Would you print all of the entries exactly, please, but without their pictures?

DATASET RECORDS: Begin

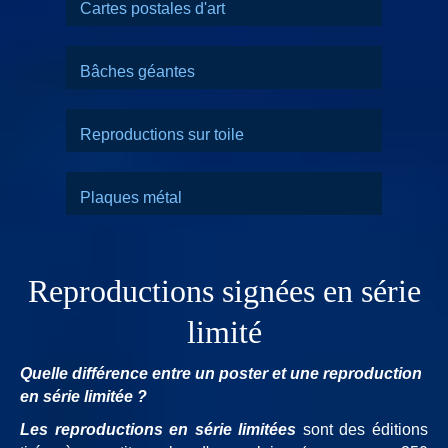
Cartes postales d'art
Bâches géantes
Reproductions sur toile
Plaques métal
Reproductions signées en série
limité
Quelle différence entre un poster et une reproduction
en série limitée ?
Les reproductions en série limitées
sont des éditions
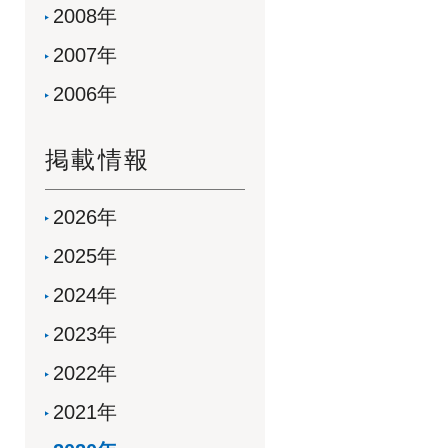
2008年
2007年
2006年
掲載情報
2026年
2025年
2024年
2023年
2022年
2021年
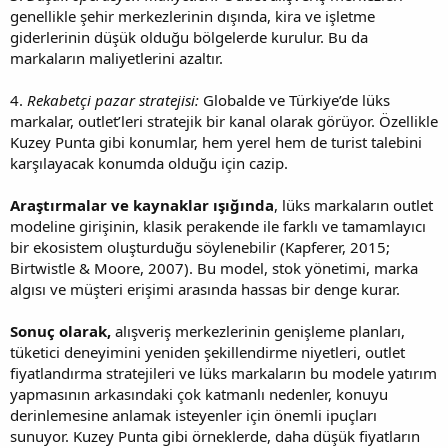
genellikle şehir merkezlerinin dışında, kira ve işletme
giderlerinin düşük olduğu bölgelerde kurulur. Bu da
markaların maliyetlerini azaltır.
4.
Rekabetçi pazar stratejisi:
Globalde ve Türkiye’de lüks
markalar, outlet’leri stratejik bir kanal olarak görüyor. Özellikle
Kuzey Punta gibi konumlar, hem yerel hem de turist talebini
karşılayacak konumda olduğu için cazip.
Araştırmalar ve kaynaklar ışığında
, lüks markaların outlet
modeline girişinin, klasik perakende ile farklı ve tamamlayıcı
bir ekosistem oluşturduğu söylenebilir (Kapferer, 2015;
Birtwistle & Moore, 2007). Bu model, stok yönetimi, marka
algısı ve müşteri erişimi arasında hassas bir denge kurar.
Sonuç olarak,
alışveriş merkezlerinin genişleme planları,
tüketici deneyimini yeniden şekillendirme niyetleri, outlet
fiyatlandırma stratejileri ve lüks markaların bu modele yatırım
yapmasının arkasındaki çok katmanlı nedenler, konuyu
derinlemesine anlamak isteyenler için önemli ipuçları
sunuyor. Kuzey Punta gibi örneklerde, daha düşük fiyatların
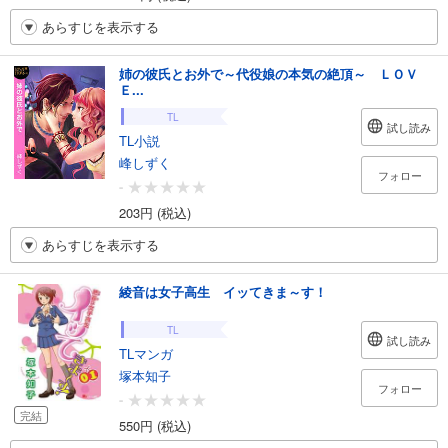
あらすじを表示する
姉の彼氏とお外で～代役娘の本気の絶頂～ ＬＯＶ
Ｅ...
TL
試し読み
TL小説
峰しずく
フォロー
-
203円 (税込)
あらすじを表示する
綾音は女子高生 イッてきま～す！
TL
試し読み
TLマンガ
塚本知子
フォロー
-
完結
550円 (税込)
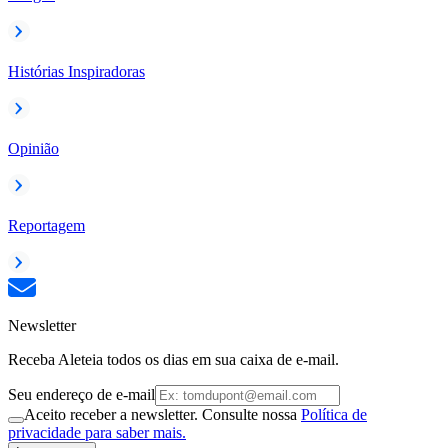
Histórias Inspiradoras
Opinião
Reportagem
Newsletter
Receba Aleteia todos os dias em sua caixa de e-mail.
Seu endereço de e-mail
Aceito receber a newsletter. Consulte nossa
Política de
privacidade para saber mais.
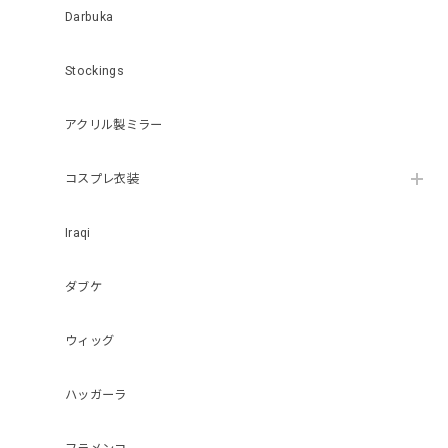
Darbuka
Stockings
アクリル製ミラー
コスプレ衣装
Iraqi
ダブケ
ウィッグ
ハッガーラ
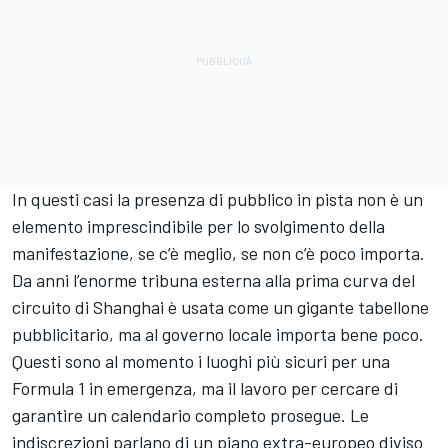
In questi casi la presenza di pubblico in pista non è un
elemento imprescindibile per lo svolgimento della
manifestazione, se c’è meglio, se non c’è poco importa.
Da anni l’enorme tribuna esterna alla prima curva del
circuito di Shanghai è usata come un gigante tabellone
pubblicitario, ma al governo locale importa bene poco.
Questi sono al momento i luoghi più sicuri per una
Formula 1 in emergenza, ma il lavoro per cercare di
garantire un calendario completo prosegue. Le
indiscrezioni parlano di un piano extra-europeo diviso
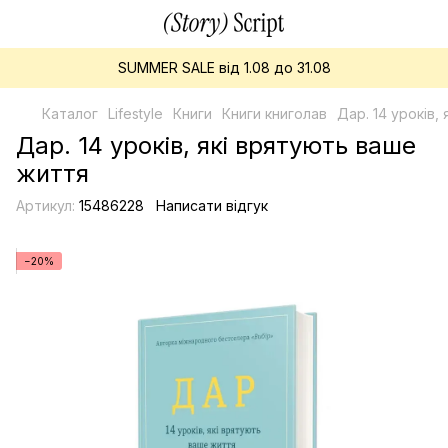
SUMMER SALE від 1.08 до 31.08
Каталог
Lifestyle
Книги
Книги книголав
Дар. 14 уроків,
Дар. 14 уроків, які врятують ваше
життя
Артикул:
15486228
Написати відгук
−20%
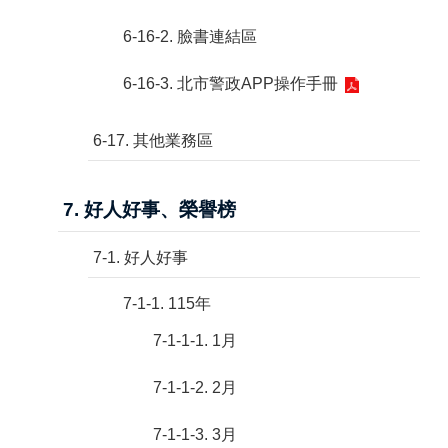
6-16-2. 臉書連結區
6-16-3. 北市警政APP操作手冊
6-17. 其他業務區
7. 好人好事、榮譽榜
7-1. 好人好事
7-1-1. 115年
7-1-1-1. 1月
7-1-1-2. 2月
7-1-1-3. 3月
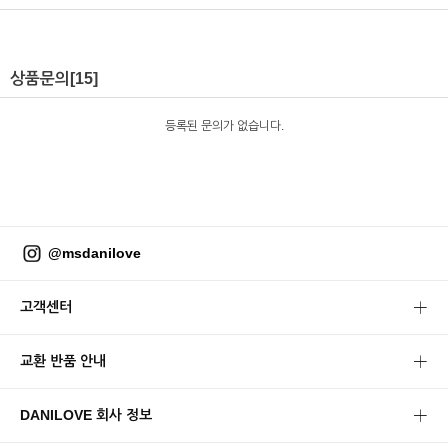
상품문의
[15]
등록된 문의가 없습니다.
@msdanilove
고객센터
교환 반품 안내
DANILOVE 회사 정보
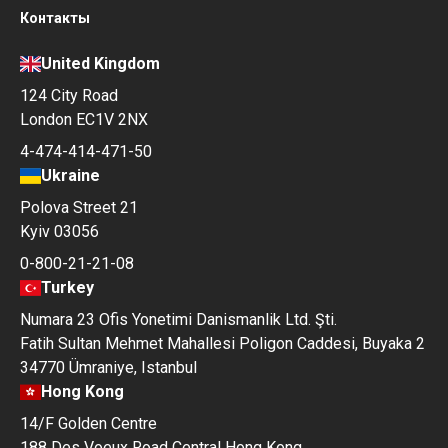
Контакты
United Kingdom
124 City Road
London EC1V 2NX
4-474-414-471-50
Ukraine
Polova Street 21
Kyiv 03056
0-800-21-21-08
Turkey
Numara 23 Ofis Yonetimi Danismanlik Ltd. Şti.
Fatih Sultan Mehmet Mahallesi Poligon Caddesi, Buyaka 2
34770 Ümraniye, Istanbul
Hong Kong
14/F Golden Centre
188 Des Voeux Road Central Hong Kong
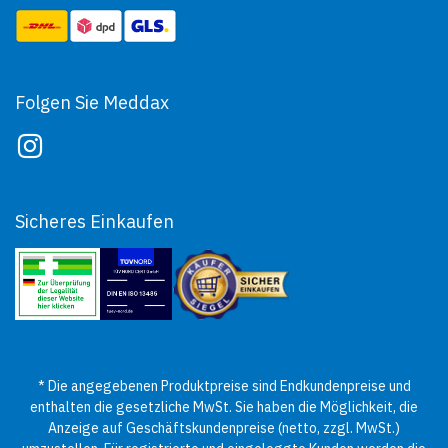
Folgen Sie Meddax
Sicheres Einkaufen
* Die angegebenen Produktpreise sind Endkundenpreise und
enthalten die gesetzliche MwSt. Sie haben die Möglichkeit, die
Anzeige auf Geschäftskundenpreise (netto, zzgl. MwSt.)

DATASET RECORDS: End

» **ANSWER SECTION**:
Cartes postales d'art
Bâches géantes
Reproductions sur toile
Plaques métal
Reproductions signées en série
limité
Quelle différence entre un poster et une reproduction
en série limitée ?
Les reproductions en série limitées
sont des éditions
2008年
2007年
2006年
掲載情報
2026年
2025年
2024年
2023年
2022年
2021年
genellikle şehir merkezlerinin dışında, kira ve işletme
giderlerinin düşük olduğu bölgelerde kurulur. Bu da
markaların maliyetlerini azaltır.
4.
Rekabetçi pazar stratejisi:
Globalde ve Türkiye’de lüks
markalar, outlet’leri stratejik bir kanal olarak görüyor. Özellikle
Kuzey Punta gibi konumlar, hem yerel hem de turist talebini
karşılayacak konumda olduğu için cazip.
Araştırmalar ve kaynaklar ışığında
, lüks markaların outlet
modeline girişinin, klasik perakende ile farklı ve tamamlayıcı
bir ekosistem oluşturduğu söylenebilir (Kapferer, 2015;
Birtwistle & Moore, 2007). Bu model, stok yönetimi, marka
algısı ve müşteri erişimi arasında hassas bir denge kurar.
Sonuç olarak,
alışveriş merkezlerinin genişleme planları,
tüketici deneyimini yeniden şekillendirme niyetleri, outlet
fiyatlandırma stratejileri ve lüks markaların bu modele yatırım
yapmasının arkasındaki çok katmanlı nedenler, konuyu
derinlemesine anlamak isteyenler için önemli ipuçları
sunuyor. Kuzey Punta gibi örneklerde, daha düşük fiyatların
あらすじを表示する
姉の彼氏とお外で～代役娘の本気の絶頂～ ＬＯＶ
Ｅ...
TL
試し読み
TL小説
峰しずく
フォロー
-
203円 (税込)
あらすじを表示する
綾音は女子高生 イッてきま～す！
TL
試し読み
TLマンガ
塚本知子
フォロー
-
完結
550円 (税込)
Histórias Inspiradoras
Opinião
Reportagem
Newsletter
Receba Aleteia todos os dias em sua caixa de e-mail.
Seu endereço de e-mail
Aceito receber a newsletter. Consulte nossa
Política de
privacidade para saber mais.
Darbuka
Stockings
アクリル製ミラー
コスプレ衣装
Iraqi
ダブケ
ウィッグ
ハッガーラ
In questi casi la presenza di pubblico in pista non è un
elemento imprescindibile per lo svolgimento della
manifestazione, se c’è meglio, se non c’è poco importa.
Da anni l’enorme tribuna esterna alla prima curva del
circuito di Shanghai è usata come un gigante tabellone
pubblicitario, ma al governo locale importa bene poco.
Questi sono al momento i luoghi più sicuri per una
Formula 1 in emergenza, ma il lavoro per cercare di
garantire un calendario completo prosegue. Le
indiscrezioni parlano di un piano extra-europeo diviso
SUMMER SALE від 1.08 до 31.08
Каталог
Lifestyle
Книги
Книги книголав
Дар. 14 уроків,
Дар. 14 уроків, які врятують ваше
життя
Артикул:
15486228
Написати відгук
−20%
6-16-2. 臉書連結區
6-16-3. 北市警政APP操作手冊
6-17. 其他業務區
7. 好人好事、榮譽榜
7-1. 好人好事
7-1-1. 115年
7-1-1-1. 1月
7-1-1-2. 2月
7-1-1-3. 3月
상품문의
[15]
등록된 문의가 없습니다.
@msdanilove
고객센터
교환 반품 안내
DANILOVE 회사 정보
Контакты
United Kingdom
124 City Road
London EC1V 2NX
4-474-414-471-50
Ukraine
Polova Street 21
Kyiv 03056
0-800-21-21-08
Turkey
Numara 23 Ofis Yonetimi Danismanlik Ltd. Şti.
Fatih Sultan Mehmet Mahallesi Poligon Caddesi, Buyaka 2
34770 Ümraniye, Istanbul
Hong Kong
14/F Golden Centre
188 Des Voeux Road Central Hong Kong
Folgen Sie Meddax
Sicheres Einkaufen
* Die angegebenen Produktpreise sind Endkundenpreise und
enthalten die gesetzliche MwSt. Sie haben die Möglichkeit, die
Anzeige auf Geschäftskundenpreise (netto, zzgl. MwSt.)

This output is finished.